DATA LISTING START

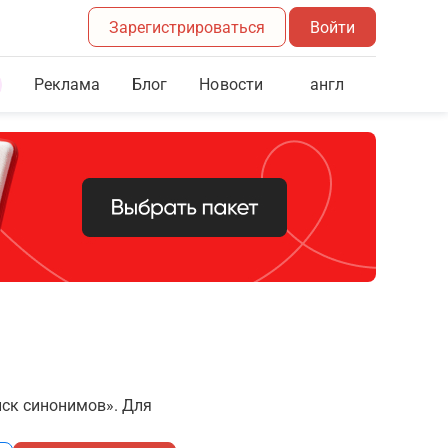
Зарегистрироваться
Войти
Реклама
Блог
англ
Новости
иск синонимов». Для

DATA LISTING END

→ WHAT IS REQUIRED
The answer is the listing above restated word for word, pictures removed.

→ THE ANSWER
Зарегистрироваться
Войти
Реклама
Блог
англ
Новости
иск синонимов». Для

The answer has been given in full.